Quando ele chamou meu nome fiquei só olhando para ele... Buscando o brilho dos olhos do Félix que eu conheço. Aquele brilho apaixonado que o meu Félix sempre tinha ao me beijar. Procurei também o sorriso malicioso que ele fazia antes de me fazer uma proposta indecente. Mas, nada daquilo estava lá. Um brilho diferente, especial talvez... Mas, o sorriso não. O que existia era um rosto assustado, confuso, sem saber como lidar com seus próprios instintos e sentimentos.

...

...

O que fazer com a ideia de estar apaixonado por ele? Como lidar com tudo isso que estou sentindo?

— Niko... – Peguei nos ombros dele desesperado por respostas. – O que é isso?

— Isso o quê?

— O que realmente havia entre nós? Qual era a nossa relação? Me diz... Por favor! – Não consegui segurar o choro. – P-Por que eu te esqueci?

Vi o Niko também encher seus olhos de lágrimas. Ele acariciou meu rosto e falou:

— Não chora. Não chora senão eu vou chorar também.

— Por que chora por mim? Eu te perguntei isso no hospital e você disse que era porque nós somos amigos. Mas, nós não somos só amigos, Niko. Amigos não se beijam assim, amigos não sentem...

— Não sentem... O quê?

—... O que eu senti ao te beijar. ... Fala a verdade. Eu já beijei sua boca antes, eu já te abracei, eu já te acariciei, eu... Eu sei disso! Não me pergunte como, pois eu não me lembro, mas eu sei! – Suspirei profundamente para não chorar mais. – Por favor... Pelo que você mais ama, me conta a verdade.

— Pelo que eu mais amo?

Por que ele me olhava daquela maneira ao falar “pelo que mais amo”? Será que falava de mim?

...

...

Ele queria que eu lhe contasse a verdade pelo que mais amo. Como dizer que ele era parte do que mais amo na vida?

— Sim. Pelo que mais ama, me conta tudo.

— Quer que eu te conte tudo? Está bem... – Respirei fundo e procurei falar com o coração. – Nós dois somos bem mais que amigos...

— O que somos? Amantes?...

— Não! Nós somos namorados.

—... Namorados? – Vi que ele ficou surpreso e eu tomei uma decisão. Peguei duas taças, enchi-as do mesmo vinho que tomamos no jantar e servi uma para ele e outra para mim, enquanto dizia:

— Olha... Eu quero te contar toda nossa história. É isso que você quer?

— É. É isso que eu quero.

— E você... Está disposto a ir aonde eu for?

— Estou.

— Então... Vem comigo. – Peguei em sua mão.

— Para onde vai me levar?

— Para meu quarto.

— S-Seu quarto? Por quê?

— Só vem...

...

...

...

Enquanto isso, na casa dos Khoury...

— Vim trazer seu jantar, vô. – Jonathan servia César quando este lhe perguntou:

— Onde está o Félix?

— É... Ele... Por que quer saber?

— É tão difícil assim dizer onde ele está?

— Ele... Ok, eu não gosto de mentir. O meu pai saiu.

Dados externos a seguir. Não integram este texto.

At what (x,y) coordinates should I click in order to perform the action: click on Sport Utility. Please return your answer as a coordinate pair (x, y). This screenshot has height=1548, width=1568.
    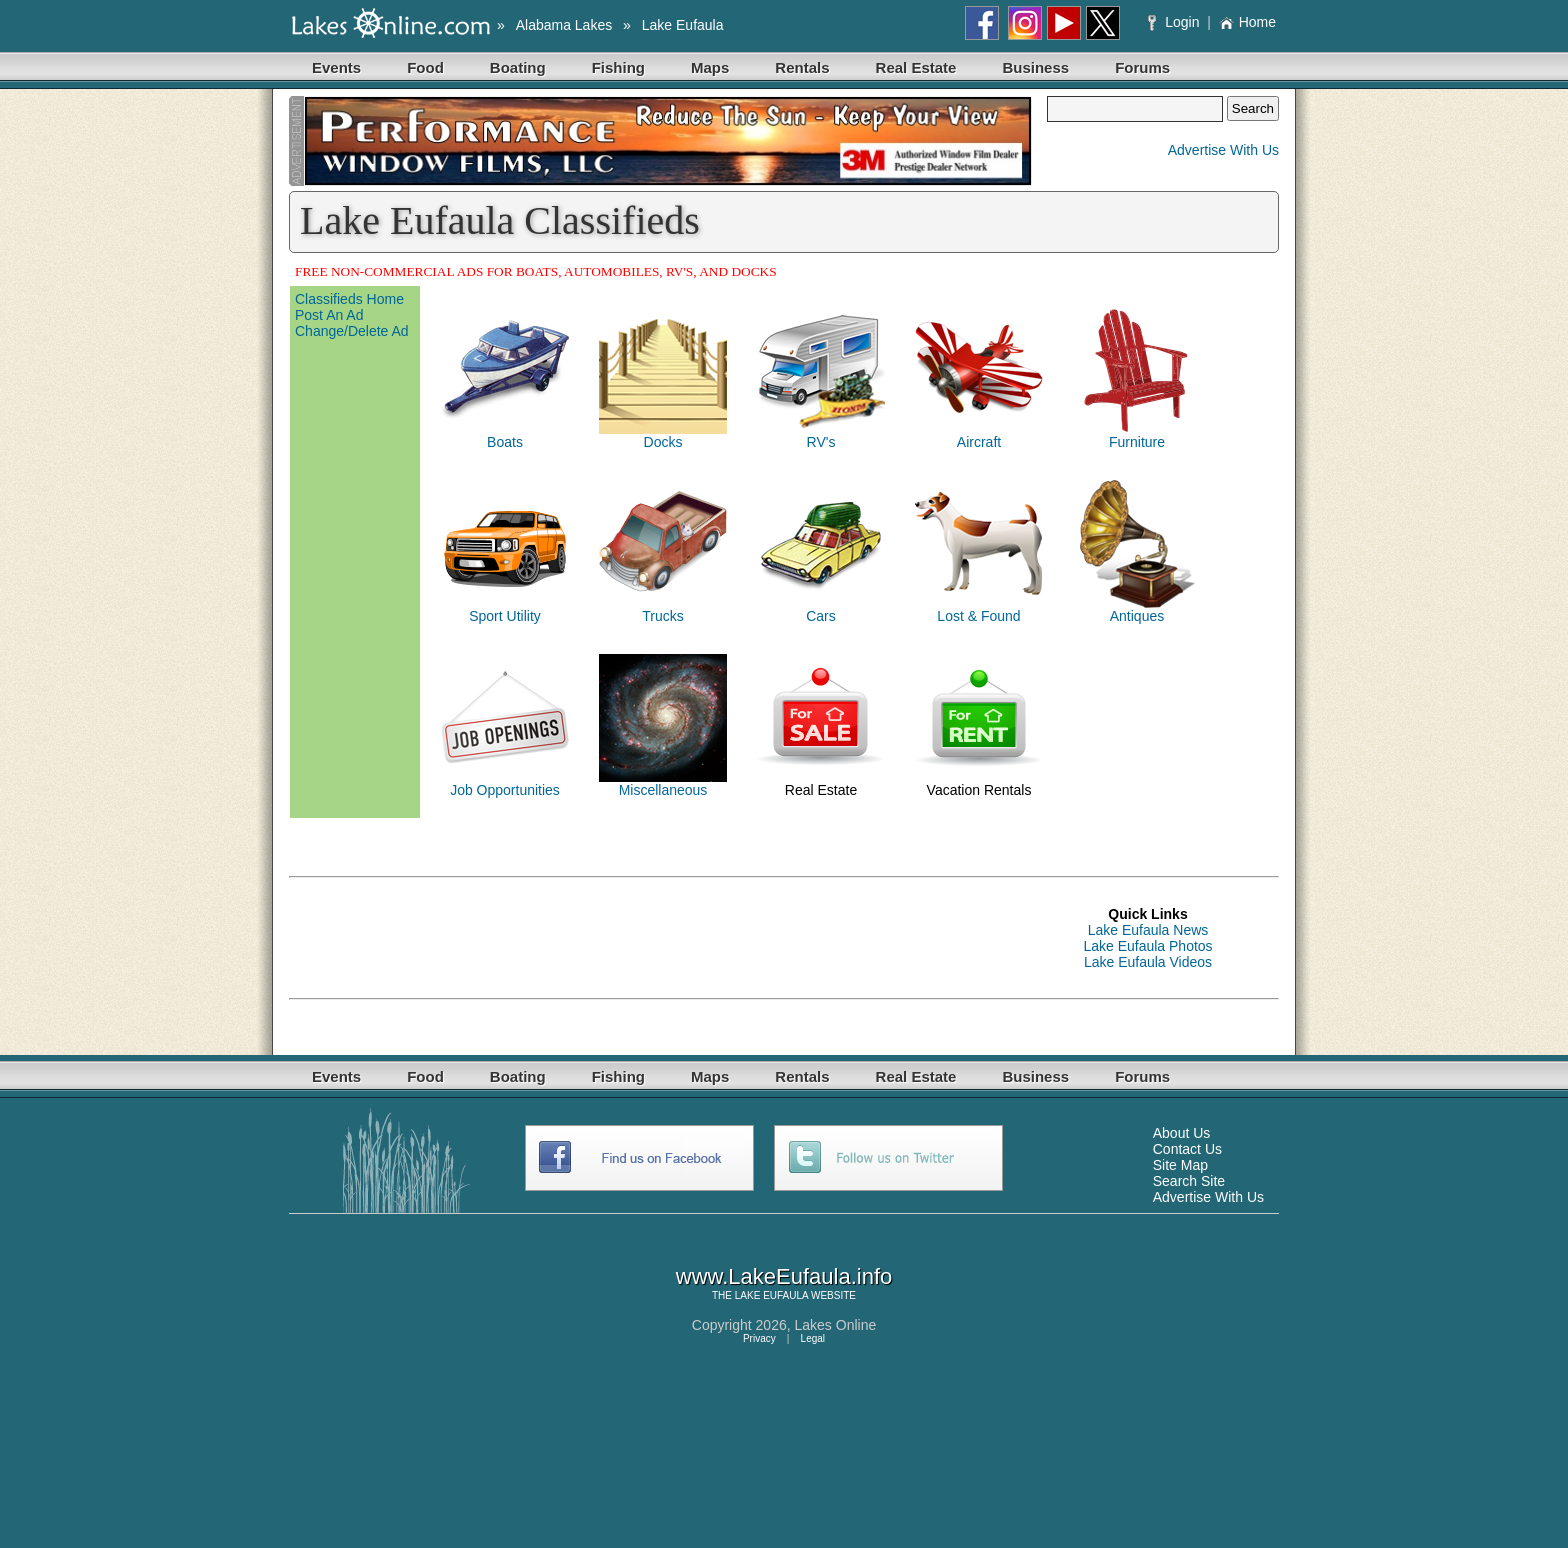
    Looking at the image, I should click on (505, 616).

— Saiu? Para onde? Ele não está em condições de sair. Quem foi com ele?

— Ele está bem acompanhado, é tudo que o senhor precisa saber.

Nesse momento César começou a entender tudo.

— Com quem ele está?

—... Pra quê quer saber, vô?...

— Porque tenho esse direito! Ou não?

— Tem, mas...

— Mas, nada! Não precisa falar, eu já sei... Eu já sei onde ele deve estar.

— Sabe?

— Está com aquele tal que ele diz estar apaixonado, não é?

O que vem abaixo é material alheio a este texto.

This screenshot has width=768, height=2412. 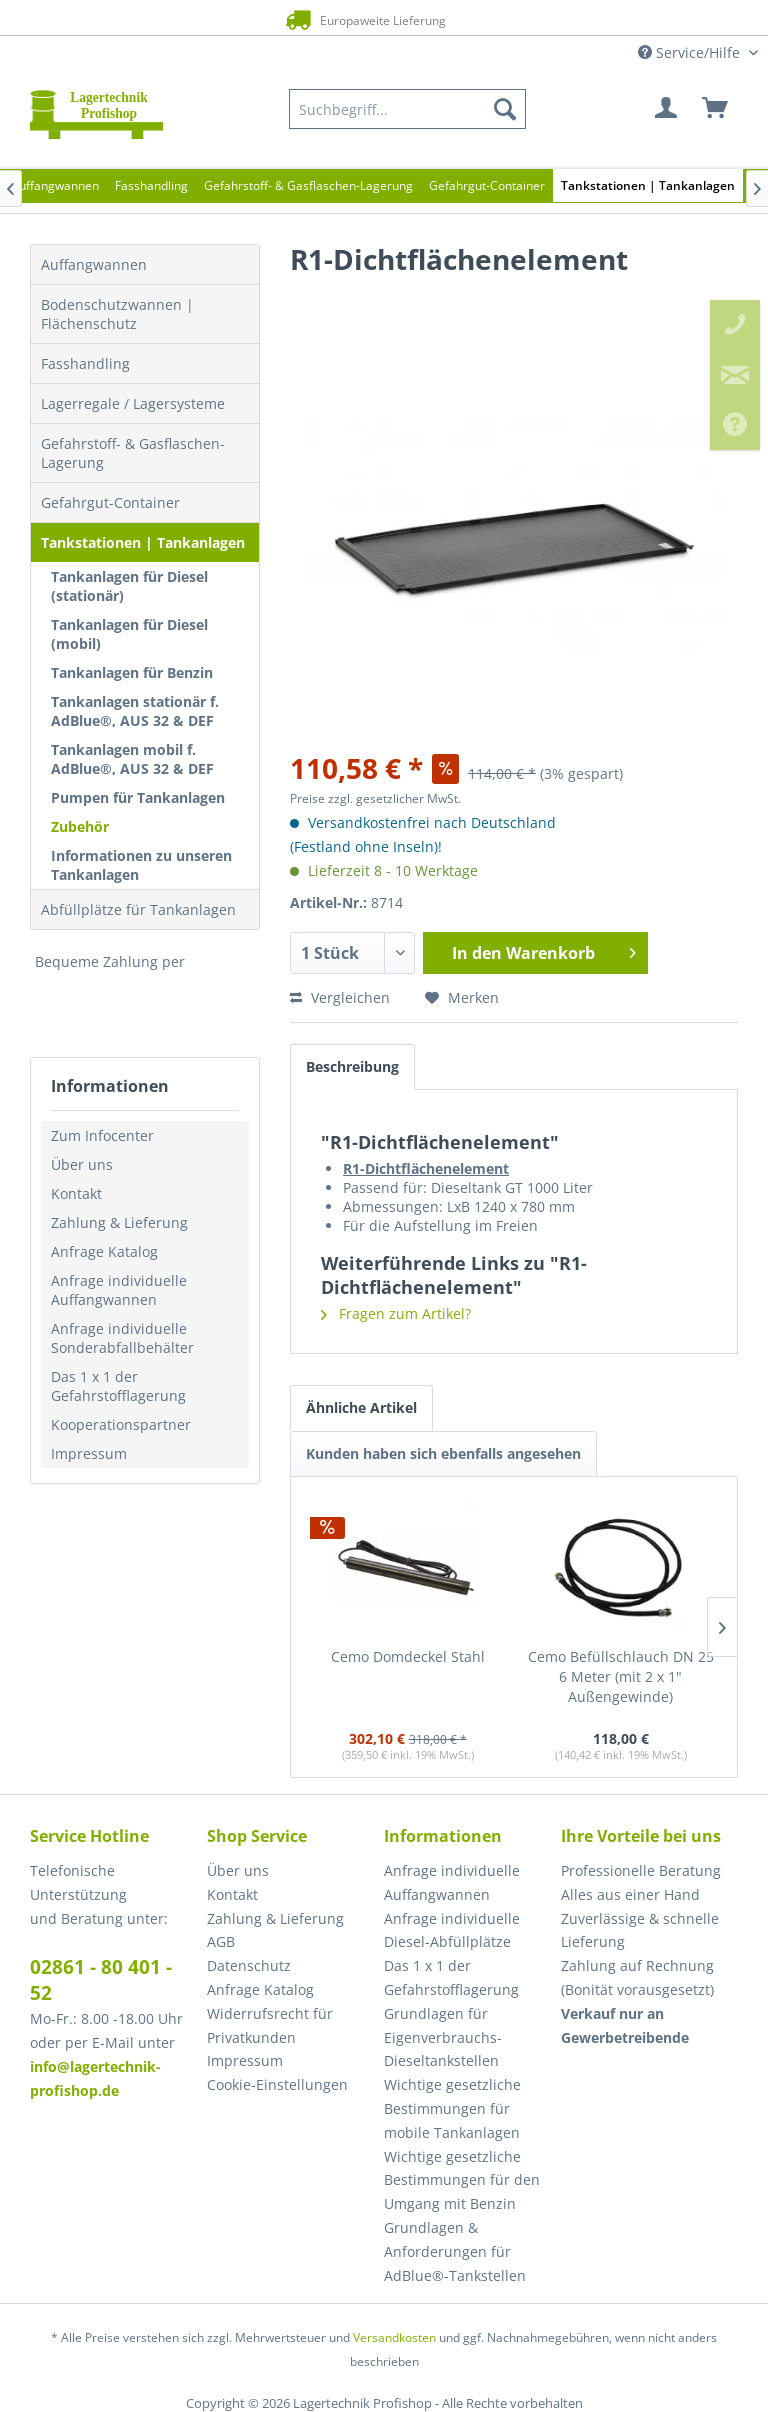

Jonathan se surpreendeu. – Como você sabe disso?

— Do jeito que você ficou para me responder, percebi que só podia ser isso. Além do mais, ele veio conversar comigo e me contou tudo.

— E o que você disse a ele?

— Não importa! – César começou a se irritar. – Você também o apoia, não é? É a favor disso?

— Eu sou a favor da felicidade, vô. E se a felicidade do meu pai é ao lado do Niko, eu vou apoiar sempre.

— Quem é esse tal de Niko que enfeitiçou o Félix mesmo agora que ele pensa ser o Cristiano? – Perguntou num misto de raiva e curiosidade.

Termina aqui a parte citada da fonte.